-- SOURCE DATA --
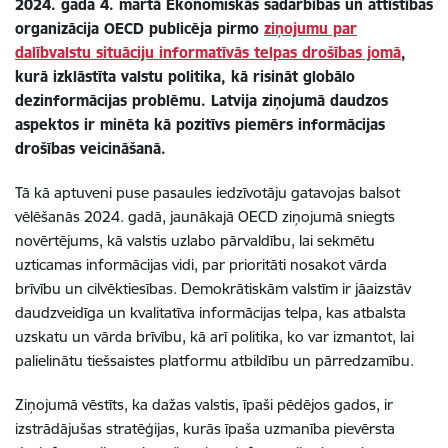
2024. gada 4. martā Ekonomiskās sadarbības un attīstības
organizācija OECD publicēja pirmo
ziņojumu par
dalībvalstu situāciju informatīvās telpas drošības jomā
,
kurā izklāstīta valstu politika, kā risināt globālo
dezinformācijas problēmu. Latvija ziņojumā daudzos
aspektos ir minēta kā pozitīvs piemērs informācijas
drošības veicināšanā.
Tā kā aptuveni puse pasaules iedzīvotāju gatavojas balsot
vēlēšanās 2024. gadā, jaunākajā OECD ziņojumā sniegts
novērtējums, kā valstis uzlabo pārvaldību, lai sekmētu
uzticamas informācijas vidi, par prioritāti nosakot vārda
brīvību un cilvēktiesības. Demokrātiskām valstīm ir jāaizstāv
daudzveidīga un kvalitatīva informācijas telpa, kas atbalsta
uzskatu un vārda brīvību, kā arī politika, ko var izmantot, lai
palielinātu tiešsaistes platformu atbildību un pārredzamību.
Ziņojumā vēstīts, ka dažas valstis, īpaši pēdējos gados, ir
izstrādājušas stratēģijas, kurās īpaša uzmanība pievērsta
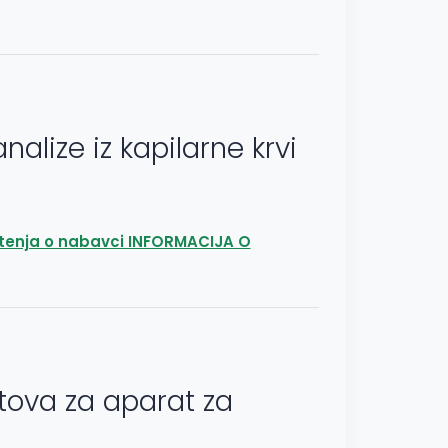
alize iz kapilarne krvi
tenja o nabavci INFORMACIJA O
tova za aparat za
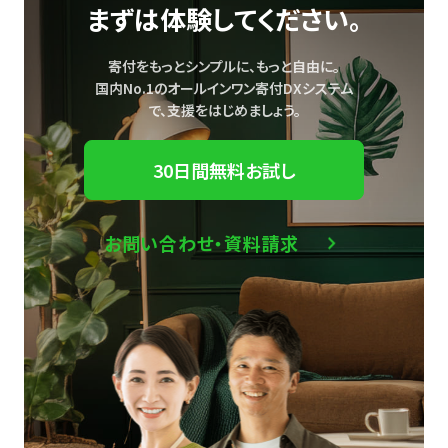
まずは体験してください。
寄付をもっとシンプルに、もっと自由に。
国内No.1のオールインワン寄付DXシステム
で、
支援をはじめましょう。
30日間無料お試し
お問い合わせ・資料請求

-- PROBLEM TO SOLVE --
Reproduce each line from the data that has "brīvību" in it.

-- THE ANSWER --
brīvību un cilvēktiesības. Demokrātiskām valstīm ir jāaizstāv
uzskatu un vārda brīvību, kā arī politika, ko var izmantot, lai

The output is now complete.